Now, two days before the playoffs start, Bynum hyper-extended his surgically right knee. The extent of the injury or the amount of time he could miss has not been reported, but he will miss the Lakers regular-season finale against the Sacramento Kings Wednesday.
Are Bynum’s knee problems going to be his legacy?
Let’s face it, when he is healthy and on the court, he is revered as the second best center in the league behind the Orlando Magic’s Dwight Howard. Honestly, if he could stay healthy, Bynum has the potential to be the best center in the league.

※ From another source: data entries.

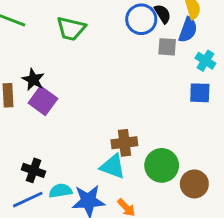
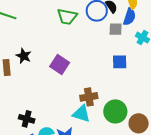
green trapezoid: (71, 29) -> (67, 17), moved
blue square: (200, 93) -> (120, 62), moved
purple square: (43, 101) -> (60, 65), moved

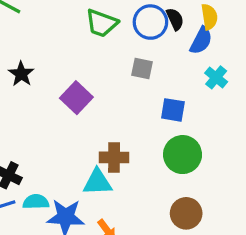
gray square: (116, 29) -> (142, 69), moved
green circle: (115, 111) -> (183, 155), moved
cyan triangle: (81, 114) -> (97, 182), turned -30

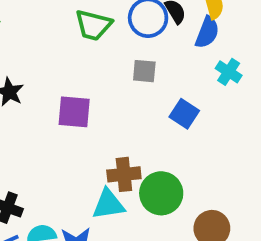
purple square: (76, 98) -> (74, 112), turned -32
blue square: (173, 110) -> (184, 114), turned 30
green circle: (183, 155) -> (161, 193), moved

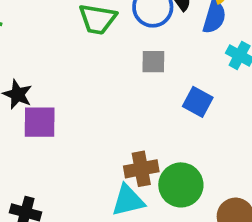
purple square: (74, 112) -> (40, 122), moved

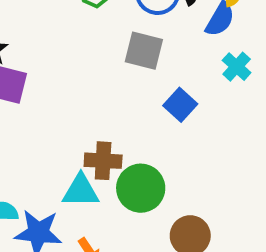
gray square: (153, 62) -> (144, 51), size x1.4

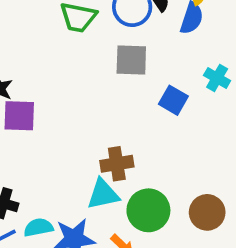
cyan cross: (237, 67) -> (217, 78), moved
green circle: (141, 188) -> (148, 210), moved

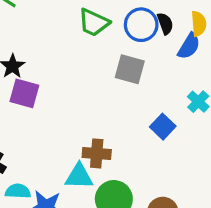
blue square: (173, 100) -> (163, 127), moved

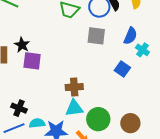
blue semicircle: (189, 46) -> (130, 36), moved
brown cross: (97, 153) -> (74, 87), moved

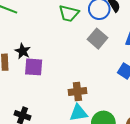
gray square: (96, 36) -> (97, 39), turned 36

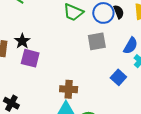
gray square: (97, 39) -> (97, 41), turned 30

However, potential is the key word. Instead of being compared to Howard, he should be compared to the Portland Trail Blazers injury prone Greg Oden.
How is he ever going to play to his potential or close to it if he is never on the court? In his six seasons with the Lakers, Bynum has only played more than 65 games twice. In his second season, 2006-07, he played in 82 games and last season he played in exactly 65. The rest of his career number of games played throughout a season are lackluster to say the least, 46,35,50 and this season’s 54 games.
One of the main reasons the Lakers win, besides Kobe Bryant, are because of their interior length and talent. But, Pau Gasol and Lamar Odom can’t do it all. They need Bynum on the court because he is a big body that intimidates every player in the league when they drive to the hoop. If he isn’t out there, the old Laker lineup has to exert all of its energy on both sides of the court in areas where they wouldn’t need to if he was playing.
Maybe, just maybe, Los Angeles should think about moving Bynum. Sure, he is a good player when he is on the court, but NBA general managers and coaches would rather have athletes that can play games, not with trainers and doctors.
Would you want to pay Bynum $13.7 million for what he has done this season. He was fantastic for 40-to-50 of the games he played, but there is no doubt in my mind, I’d look to get rid of him. He is a 23-year old player with 45-year old knees; the odds for him to reach his potential do not look good.
The Lakers won the championship last year with a less than a 100% Bynum, but it is going to be a lot harder to get to the NBA Finals this season. The Spurs and the Oklahoma City Thunder have rosters that produce match up problems for the Lakers when they do have the 7 foot center. San Antonio has added big bodied Tiago Splitter to its big man roster of Antonio MyDyess, DeJuan Blair and Tim Duncan while the Thunder traded for Kendrick Perkins with the Boston Celtics.
I hope he gets well and can make some kind of impact during the post season, but the Lakers should seriously consider the Bynum phone calls they receive after the season is over. He isn’t worth his contract if his knees can’t handle the NBA.
He is going to go down as another extremely talented player whose skills matured while his legs didn’t.